In the latter, the first article of the "Old Charges" containing the fundamental law and the essence of modern Freemasonry runs (the text is given exactly as printed in the original, 1723):
I. Concerning God and Religion. A Mason is obliged by his Tenure, to obey the moral law: and if he rightly understands the Art, he will never be a stupid [Gothic letters] nor an irreligious Libertine [Gothic letters]. But though in ancient times Masons were charged in every country to be of the religion of that country or nation, whatever it was, yet 'tis now thought more expedient only to oblige them to that religion in which all men agree, leaving their particular Opinions to themselves: that is, to be good men and true or Men of Honour and Honesty, by whatever Denominations or Persuasions they may be distinguished; whereby Masonry becomes the Centre of Union and the Means of conciliating true Friendship among Persons that must have remained at a perpetual Distance.
Under Article VI, 2 (Masons' behaviour after the Lodge is closed and the Brethren not gone) is added:
In order to preserve peace and harmony no private piques or quarrels must be brought within the door of the Lodge, far less any quarrels about Religion or Nations or State Policy, we being only, as Masons, of the Catholick Religion, above mentioned, we are also of all Nations, Tongues, Kindreds and Languages and are resolved against all Politicks [printed in the original in Gothic letters] as what never yet conduced to the welfare of the Lodge nor ever will. This charge has been always strictly enjoin'd and observ'd; but especially ever since the Reformation in Britain or the dissent and secession of these Nations from the communion of Rome.
In the text of 1738 the same articles run (variation from the edition of 1723 are given in italics):
I. Concerning God and Religion. A Mason is obliged by his Tenure to observe the moral law as trueNoahida (sons of Noah, the first name of Freemasons) and if he rightly understands the craft, he will never be a stupid atheist or an irreligious libertine nor act against conscience. In ancient times the masons were charged to comply with the Christian usages of each country where they travelled or worked; but Masonry being found in all nations, even of diverse religions, they are now generally charged to adhere to that religion, in which all men agree, (leaving each Brother his own particular opinion), that is, to be good men and true, men of honour and honesty, by whatever names, religions or persuasions they may be distinguished; for they all agree in the three great articles of Noah, enough to preserve the cement of the lodge. Thus Masonry is the centre of their union and the happy means of conciliating true friendship among persons who otherwise must have remained at a perpetual distance. VI. 1. Behaviour in the Lodge before closing: . . . No private piques nor quarrels about nations, families, religions or politics must by any means or under any colour or pretence whatsoever be brought within the doors of the lodge; for as Masons we are of the most ancient catholic religion, above mentioned and of all nations upon the square, level and plumb; and like our predecessors in all ages we are resolved against political disputes, as contrary to the peace and welfare of the Lodge.

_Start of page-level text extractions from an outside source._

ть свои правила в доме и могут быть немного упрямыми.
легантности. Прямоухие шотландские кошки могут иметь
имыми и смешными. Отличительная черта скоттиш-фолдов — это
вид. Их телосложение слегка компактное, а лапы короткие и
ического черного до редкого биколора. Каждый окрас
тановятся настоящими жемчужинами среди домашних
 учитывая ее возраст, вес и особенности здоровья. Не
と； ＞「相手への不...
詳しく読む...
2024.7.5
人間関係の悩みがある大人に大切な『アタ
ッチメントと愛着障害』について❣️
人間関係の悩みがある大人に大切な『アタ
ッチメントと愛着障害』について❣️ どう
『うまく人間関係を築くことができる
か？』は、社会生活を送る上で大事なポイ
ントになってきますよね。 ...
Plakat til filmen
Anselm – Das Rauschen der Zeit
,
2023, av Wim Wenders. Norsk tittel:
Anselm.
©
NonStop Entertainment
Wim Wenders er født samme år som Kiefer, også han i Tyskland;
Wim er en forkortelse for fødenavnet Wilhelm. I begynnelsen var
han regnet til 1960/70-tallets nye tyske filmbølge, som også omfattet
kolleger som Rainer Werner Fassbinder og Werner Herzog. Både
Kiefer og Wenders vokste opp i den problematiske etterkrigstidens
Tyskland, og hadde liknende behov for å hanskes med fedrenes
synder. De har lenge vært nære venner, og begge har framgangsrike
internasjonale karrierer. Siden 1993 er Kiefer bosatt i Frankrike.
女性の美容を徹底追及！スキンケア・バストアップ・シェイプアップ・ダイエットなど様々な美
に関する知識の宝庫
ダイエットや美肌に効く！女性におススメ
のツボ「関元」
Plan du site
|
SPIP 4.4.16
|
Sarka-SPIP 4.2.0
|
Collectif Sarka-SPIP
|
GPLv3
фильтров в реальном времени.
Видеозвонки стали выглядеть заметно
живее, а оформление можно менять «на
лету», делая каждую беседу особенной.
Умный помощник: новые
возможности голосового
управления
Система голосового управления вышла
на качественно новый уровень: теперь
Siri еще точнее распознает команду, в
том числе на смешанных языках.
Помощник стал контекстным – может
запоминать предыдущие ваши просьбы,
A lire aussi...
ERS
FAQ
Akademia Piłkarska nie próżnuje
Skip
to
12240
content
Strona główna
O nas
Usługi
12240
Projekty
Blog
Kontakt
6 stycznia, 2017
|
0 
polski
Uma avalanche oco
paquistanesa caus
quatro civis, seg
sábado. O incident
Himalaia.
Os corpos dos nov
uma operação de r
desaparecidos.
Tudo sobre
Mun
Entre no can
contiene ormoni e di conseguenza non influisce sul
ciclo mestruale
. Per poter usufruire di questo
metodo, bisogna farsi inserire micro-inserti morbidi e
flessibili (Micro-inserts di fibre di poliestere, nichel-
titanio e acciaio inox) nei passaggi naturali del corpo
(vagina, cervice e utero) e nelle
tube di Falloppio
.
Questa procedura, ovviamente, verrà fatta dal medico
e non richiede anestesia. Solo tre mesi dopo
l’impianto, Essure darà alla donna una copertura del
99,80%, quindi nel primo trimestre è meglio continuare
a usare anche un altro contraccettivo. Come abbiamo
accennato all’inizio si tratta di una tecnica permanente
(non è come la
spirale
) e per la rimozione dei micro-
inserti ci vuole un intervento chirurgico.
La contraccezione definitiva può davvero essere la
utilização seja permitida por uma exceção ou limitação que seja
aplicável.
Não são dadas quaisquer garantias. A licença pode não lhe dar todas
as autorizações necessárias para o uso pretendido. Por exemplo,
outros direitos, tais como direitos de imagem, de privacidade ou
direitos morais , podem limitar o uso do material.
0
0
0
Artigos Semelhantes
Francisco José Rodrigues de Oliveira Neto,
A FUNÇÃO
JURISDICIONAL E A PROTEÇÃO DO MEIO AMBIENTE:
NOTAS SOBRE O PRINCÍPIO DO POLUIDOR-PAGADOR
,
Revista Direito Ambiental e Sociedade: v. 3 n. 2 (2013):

In order to appreciate rightly these texts characterizing modern "speculative" Freemasonry it is necessary to compare them with the corresponding injunction of the "Gothic" (Christian) Constitutions regulating the old lodges of "operative" Masonry till and after 1747. These injunctions are uniformly summed up in the simple words: "The first charge is this that you be true to God and Holy Church and use no error or heresy". [29] The radical contrast between the two types is obvious. While a Mason according to the old Constitution was above all obliged to be true to God and Church, avoiding heresies, his "religious" duties, according to the new type, are essentially reduced to the observation of the "moral law" practically summed up in the rules of "honour and honesty" as to which "all men agree". This "universal religion of Humanity" which gradually removes the accidental divisions of mankind due to particular opinions "or religious", national, and social "prejudices", is to be the bond of union among men in the Masonic society, conceived as the model of human association in general. "Humanity" is the term used to designate the essential principle of Masonry. [30] It occurs in a Masonic address of 1747. [31] Other watchwords are "tolerance", "unsectarian", "cosmopolitan". The Christian character of the society under the operative régime of former centuries, says Hughan [32] "was exchanged for the unsectarian regulations which were to include under its wing the votaries of all sects, without respect to their differences of colour or clime, provided the simple conditions were observed of morality, mature age and an approved ballot". [33] In Continental Masonry the same notions are expressed by the words "neutrality", "laïcité", "Confessionslosigkeit", etc. In the text of 1738 particular stress is laid on "freedom of conscience" and the universal, non-Christian character of Masonry is emphasized. The Mason is called a "true Noahida", i.e. an adherent of the pre-Christian and pre-Mosaic system of undivided mankind. The "3 articles of Noah" are most probably "the duties towards God, the neighbour and himself" inculcated from older times in the "Charge to a newly made Brother". They might also refer to "brotherly love, relief and truth", generally with "religion" styled the "great cement" of the fraternity and called by Mackey [34] "the motto of our order and the characteristic of our profession".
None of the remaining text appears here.